Page-level text extractions:
┄┄┄┄┄┄

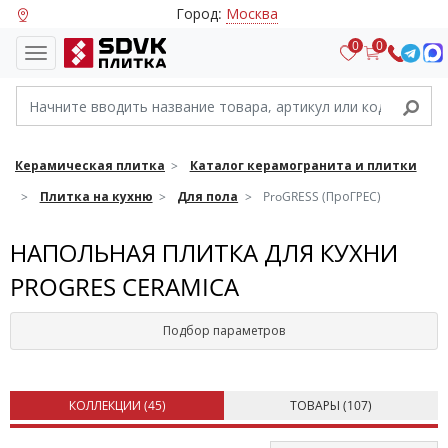
Город:
Москва
0
0
Керамическая плитка
Каталог керамогранита и плитки
Плитка на кухню
Для пола
ProGRESS (ПроГРЕС)
НАПОЛЬНАЯ ПЛИТКА ДЛЯ КУХНИ
PROGRES CERAMICA
Подбор параметров
КОЛЛЕКЦИИ (
45
)
ТОВАРЫ (
107
)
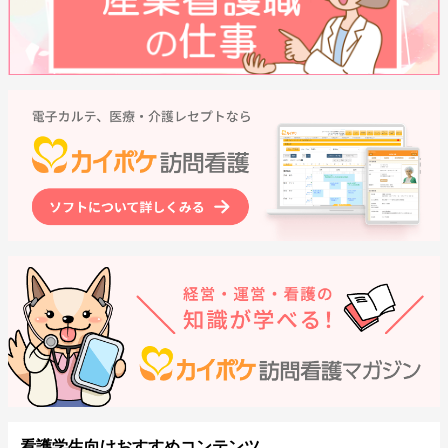
看護学生向けおすすめコンテンツ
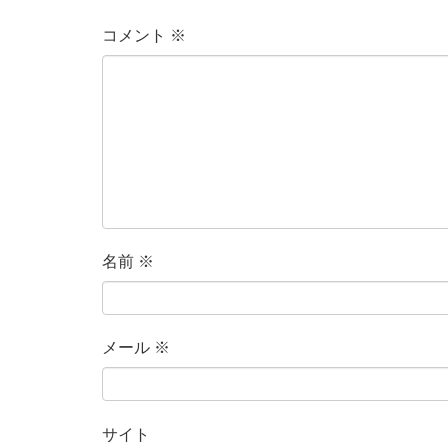
コメント
※
名前
※
メール
※
サイト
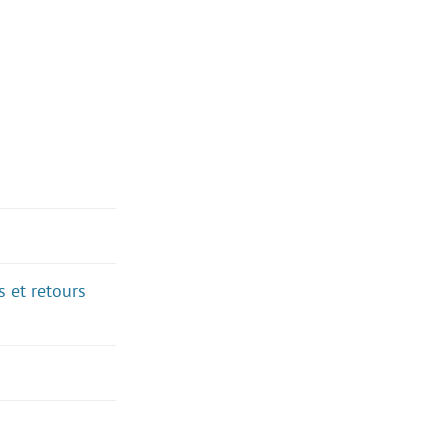
 et retours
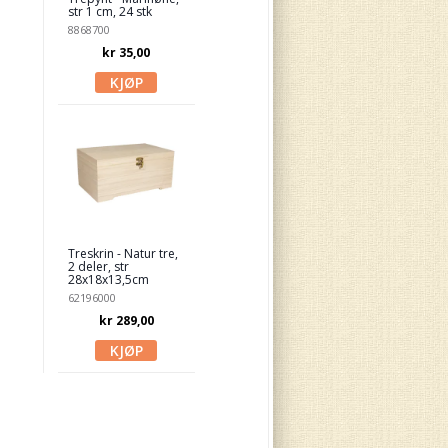
str 1 cm, 24 stk
8868700
kr 35,00
Treskrin - Natur tre,
2 deler, str
28x18x13,5cm
62196000
kr 289,00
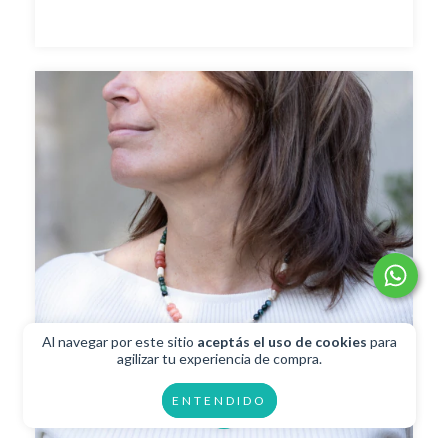
Al navegar por este sitio
aceptás el uso de cookies
para
agilizar tu experiencia de compra.
ENTENDIDO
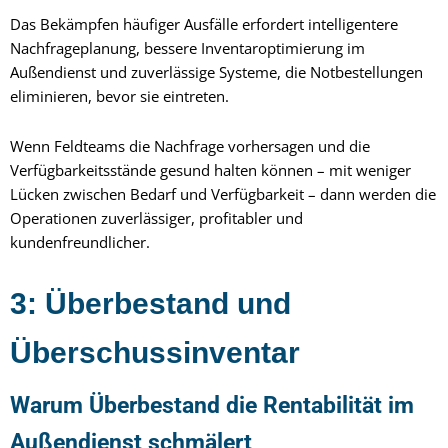
Das Bekämpfen häufiger Ausfälle erfordert intelligentere
Nachfrageplanung, bessere Inventaroptimierung im
Außendienst und zuverlässige Systeme, die Notbestellungen
eliminieren, bevor sie eintreten.
Wenn Feldteams die Nachfrage vorhersagen und die
Verfügbarkeitsstände gesund halten können – mit weniger
Lücken zwischen Bedarf und Verfügbarkeit – dann werden die
Operationen zuverlässiger, profitabler und
kundenfreundlicher.
3: Überbestand und
Überschussinventar
Warum Überbestand die Rentabilität im
Außendienst schmälert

┄┄┄┄┄┄

▶ WORK TO COMPLETE: Of all the entries above, retype exactly the lines from the line with "Außendienst und zuverlässige" to the line with "3: Überbestand und", both included, and no others.

▶ OUTPUT FOR THIS EXERCISE:
Außendienst und zuverlässige Systeme, die Notbestellungen
eliminieren, bevor sie eintreten.
Wenn Feldteams die Nachfrage vorhersagen und die
Verfügbarkeitsstände gesund halten können – mit weniger
Lücken zwischen Bedarf und Verfügbarkeit – dann werden die
Operationen zuverlässiger, profitabler und
kundenfreundlicher.
3: Überbestand und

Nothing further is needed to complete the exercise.